The NATO 3—Brent Betterly, Jared Chase, and Brian Jacob Church—appeared in court again on Tuesday for a brief status hearing. The judge began the hearing by denying the defendants’ joint motion to dismiss the three felony arson charges against them, saying the indictment offered sufficient and particular enough information to help the defendants prepare their defense and to guard against subsequent indictments (e.g., double jeopardy). The judge also denied two out of the defense’s three requests for evidence of Chicago Police Department investigations into Occupy and anti-NATO organizing groups, saying they are not relevant to the charges against the NATO 3. Finally, the judge pushed the defense and prosecution to be ready for trial starting on January 2nd of next year, not mid-March as the defense had requested. The trial date is expected to be set for certain at the next status hearing:
When: Tuesday, August 6th, 2pm
Where: Cook County Criminal Court, 2650 California Ave
The defense had asked for the trial to be pushed back until mid-March of next year, even though that means the defendants will be in jail longer, so they would have sufficient time to go through all the information the State has given them as “evidence” and prepare their defense. With the judge insisting that the trial happen as soon as possible, the defense team must work even harder and faster than they have been. Support funds for their legal defense preparations are needed now more than ever. You can make a tax-deductible donation by sending a check or money order with “8th Day Center/NATO 5 Defense Fund” in the memo line to:
8th Day Center for Justice
205 W. Monroe St. Suite 500
Chicago, IL 60606
You can also make secure donations online at https://www.wepay.com/donations/nato-5-defense (these donations are not tax-deductible, unfortunately).

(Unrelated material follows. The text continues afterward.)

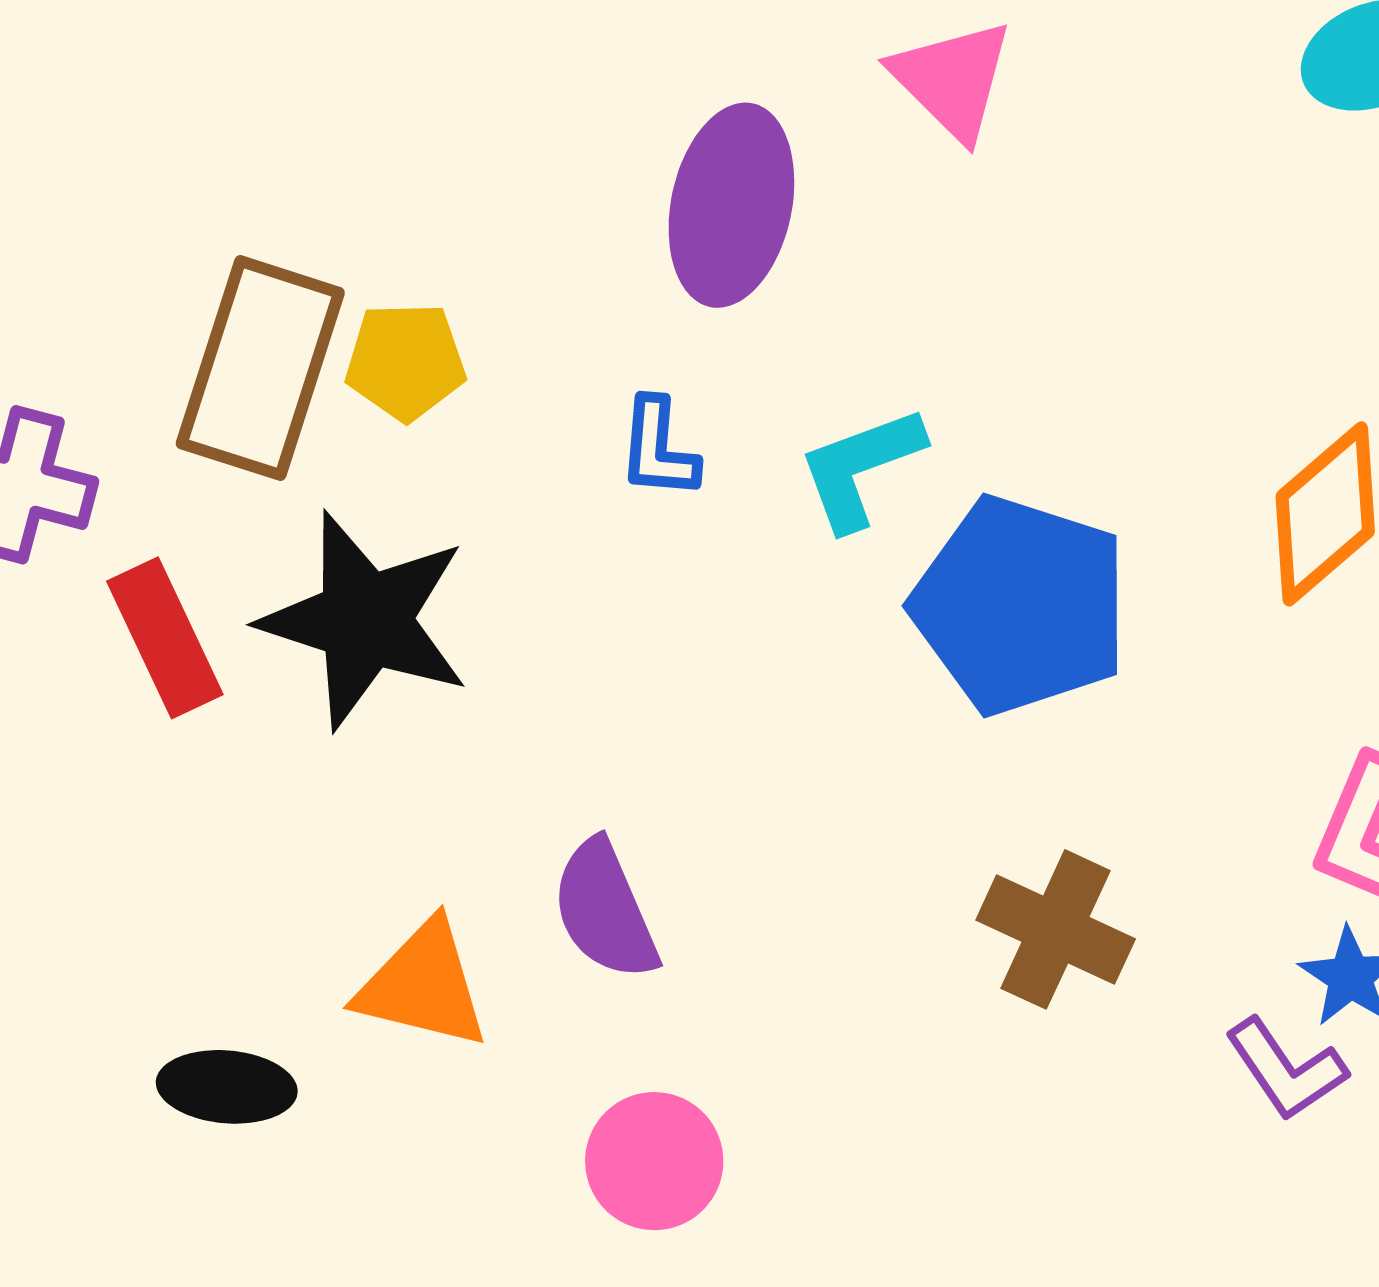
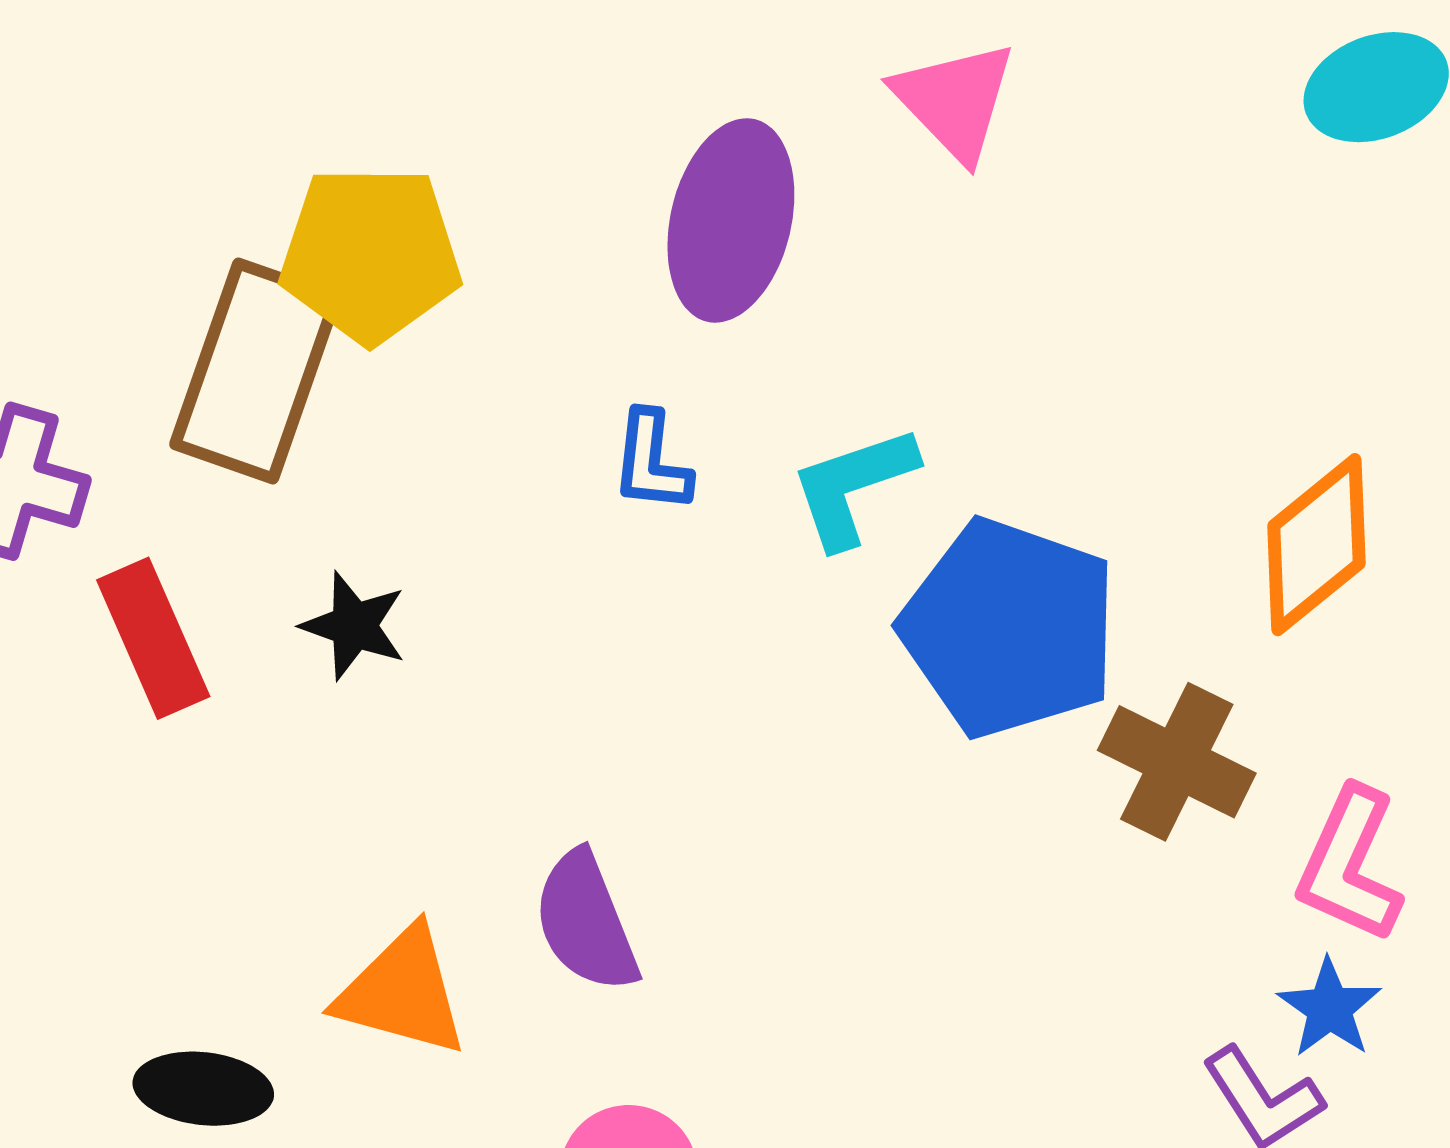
yellow pentagon: (405, 361) -> (370, 254), moved, size x1.5
black star: (365, 620) -> (354, 626), size x0.5
brown cross: (1056, 929) -> (1177, 762), moved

You can check out our full Court Notes, but here is a short summary of the hearing. In addition to denying the motion to dismiss the arson charges, the judge discussed the defense’s request for the state to produce documentation regarding three separate First Amendment investigation applications and worksheets. The judge had conducted an in camera review of the documentation to determine whether they were relevant to the case and had probative value. The judge said that the prosecution had already been ordered to turn over the NATO investigation documentation but that the other documentation was not relevant to or probative about the charges facing the defendants because none of them was listed as a target or intended subject of the investigations.

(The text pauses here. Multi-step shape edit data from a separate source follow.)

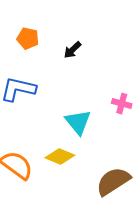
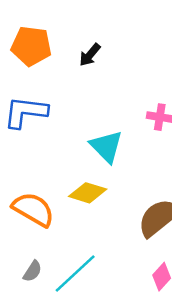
orange pentagon: (28, 38) -> (31, 46), size x1.4

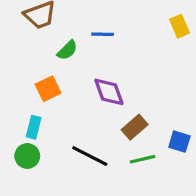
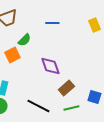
blue line: (103, 34) -> (52, 23), moved
orange square: (48, 89) -> (12, 55), moved

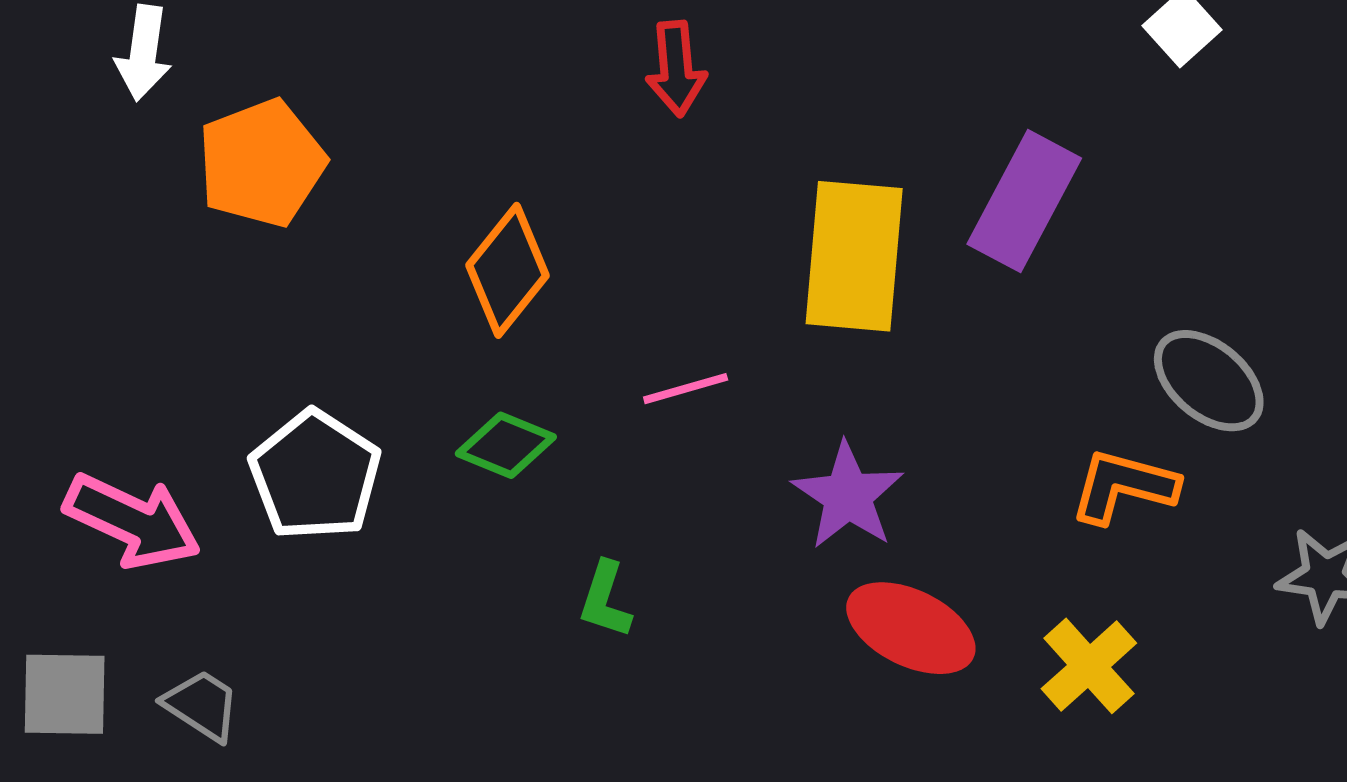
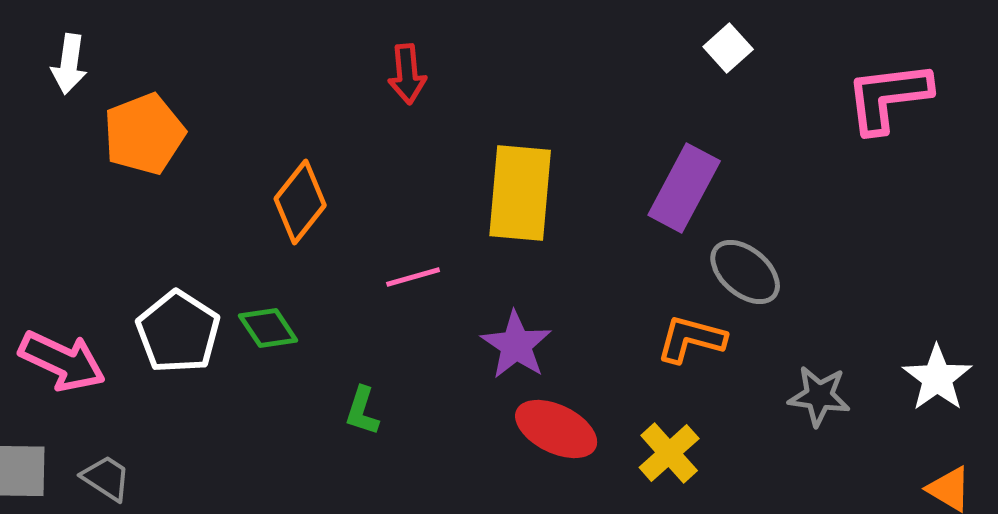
purple rectangle: (1024, 201) -> (684, 188), moved
green diamond: (506, 445) -> (268, 328), moved, turned 34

The next issue discussed was the defense’s motion to compel discovery about the searches of neighboring apartments to the one that two of the defendants were arrested in. The defense argued that they had produced evidence of these searches by submitting a motion with a copy of a newspaper article quoting residents of those apartments talking about their experiences being raided, handcuffed, and interrogated and harassed by the officers. The prosecutors argued that nothing in the newspaper article showed that the residents of other apartments were questioned about the defendants or about anything concerning the investigation into these alleged crimes, so no documentation of those searches, if any existed, is relevant to this case. The judge ordered the State to check with the police about documentation of those other searches and to provide them to the defense if they exist and to submit an affidavit saying they don’t exist if this is the case.

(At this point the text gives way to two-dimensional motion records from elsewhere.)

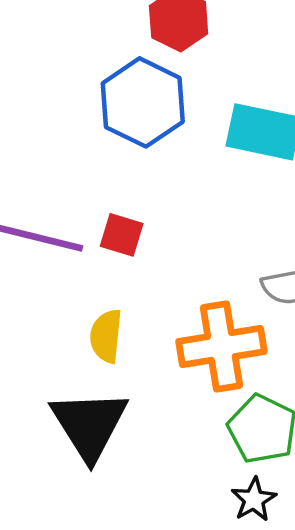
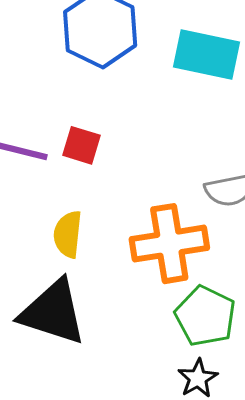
black triangle: (89, 425) -> (53, 312), turned -40

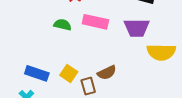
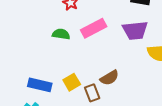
pink rectangle: (95, 22) -> (94, 28), turned -35
yellow square: (69, 74) -> (72, 82), turned 30

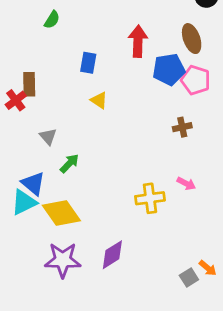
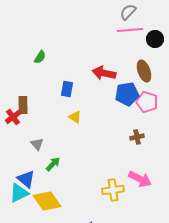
red arrow: (138, 41) -> (104, 73), turned -80
pink arrow: (186, 184) -> (140, 179), size x1.6

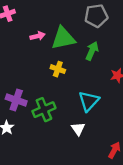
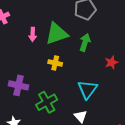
pink arrow: (38, 36) -> (33, 34), turned 112
purple cross: (16, 100) -> (19, 85), moved

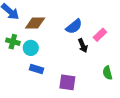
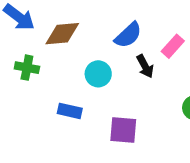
cyan circle: (31, 48) -> (98, 74), moved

Concerning the trial date, the judge thought that pushing it out till next March was too long. After much back-and-forth about schedules and the time needed to prepare the defense, the judge suggested January 2nd and 3rd for jury selection, with the trial itself starting on January 7th or 8th. He expected to use one jury (i.e., for a joint trial for all three defendants) and for the trial to take two or three weeks. The defense and prosecution must work out their schedules to make these dates work and send him a notice of this scheduling agreement when they have it. The judge will also check his trial calendar and they will set the dates for certain at the next hearing. The defense then asked for a larger courtroom for trial and the judge said he would look into it, but they should expect to have trial there.